S’il n’était pas le seul à avoir « trahi » et transmis des secrets, il fera partie de ceux qui réussiront à dissimuler leurs accomplissements jusqu’après leur mort. C’est d’ailleurs après la mort de notre protagoniste, en 1999, que ses gestes seront dévoilés dans un livre écrit par le fils de son meilleur ami, lui aussi employé par l’armée américaine pour concevoir la bombe, et avec qui il ira contacter les Soviétiques.

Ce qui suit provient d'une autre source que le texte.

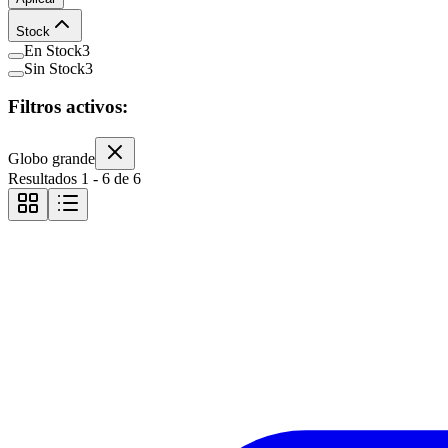
Stock
En Stock
3
Sin Stock
3
Filtros activos:
Globo grande
Resultados
1
-
6
de
6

Pourquoi Ted Hall a-t-il offert certains secrets atomiques? Pour lui, ce n’est pas une question d’idéologie, ou encore d’argent, mais plutôt une question d’équité, d’équilibre des forces. Déjà sidéré, a posteriori, que les Américains aient bombardé Hiroshima et Nagasaki, il est encore plus remonté contre l’idée que Washington soit la seule capitale mondiale possédant cet engin ultime, dont un contrôle unilatéral permettrait de déclencher une Troisième Guerre mondiale, cette fois avec l’ancien allié qu’était l’URSS, et d’espérer la gagner, tout en réduisant le territoire russe à un désert radioactif.

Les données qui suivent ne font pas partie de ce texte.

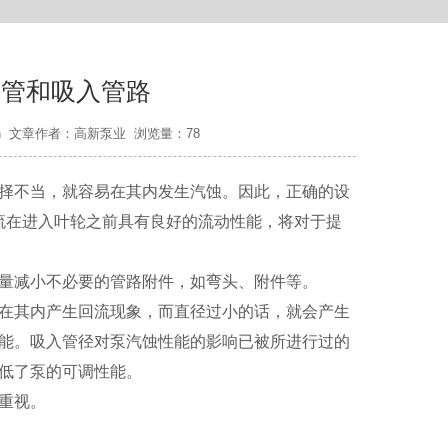
接管和吸入管路
ump.cn 文章作者：高新泵业 浏览量：78
择不当，就容易在其内发生汽蚀。因此，正确的设
流在进入叶轮之前具有良好的流动性能，将对于提
尽量减小不必要的管路附件，如弯头、附件等。
在其内产生回流现象，而直径过小的话，就会产生
能。吸入管径对泵汽蚀性能的影响已被所进行过的
低了泵的可调性能。
重视。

Quel impact sur l’histoire du monde?
En offrant la bombe à Staline, Ted Hall, comme le principal intéressé, dans des images d’entrevues d’avant la fin du siècle dernier, mais comme l’indique aussi sa veuve, rencontrée plus récemment, espérait donc éviter l’apocalypse nucléaire. Objectif atteint, certes, mais à quel prix? Cet équilibre de la terreur, cette destruction mutuelle assurée, aura certes permis d’éviter une Troisième Guerre mondiale, mais on ne compte plus les tensions, les crises politiques, ou encore les guerres par proxy, un peu partout sur la planète, où l’Ouest et l’Est s’affronteront, sans risquer d’en arriver à une guerre directe.

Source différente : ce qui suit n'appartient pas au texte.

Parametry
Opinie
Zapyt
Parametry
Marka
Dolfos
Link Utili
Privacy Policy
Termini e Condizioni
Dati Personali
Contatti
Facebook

Encore aujourd’hui, d’ailleurs, l’Occident et la Russie se livrent une guerre, en quelque sorte, sur le territoire ukrainien, mais sans combats directs.
Personne n’osera dire que sans Ted Hall, l’URSS n’aurait jamais développé la bombe, mais il est tout aussi impossible d’écrire ce qui se serait passé si le jeune chercheur s’était abstenu, à l’époque.
L’histoire de cet homme, mais aussi de sa femme, Joan, ainsi que de leurs enfants, est aussi celle d’une certaine naïveté, face au régime stalinien. Aucun des deux camps n’est innocent, après tout, dans cette histoire, qu’il s’agisse des Américains ou des Soviétiques. Mais face au dogmatisme, Ted Hall a su prendre un pas de recul et réfléchir à ce qui semblait être, selon lui, la meilleure option dans un monde chaotique et lancé sur la voie de l’annihilation.
On passera peut-être sur les scènes dramatiques reconstituées, un peu trop nombreuses et un peu trop mal tournées et jouées pour leur propre bien, mais celles-ci ne sont pas si pires qu’elles torpillent le reste du film.
Documentaire qui est non seulement touchant, mais qui fait aussi réfléchir, A Compassionate Spy serait, en quelque sorte, le compagnon idéal d’Oppenheimer. Car au-delà du visuel et de l’esbrouffe, il y a de véritables questions morales et éthiques qui sont toujours d’actualité, aujourd’hui.
Le film est présenté au Cinéma du Parc, à Montréal.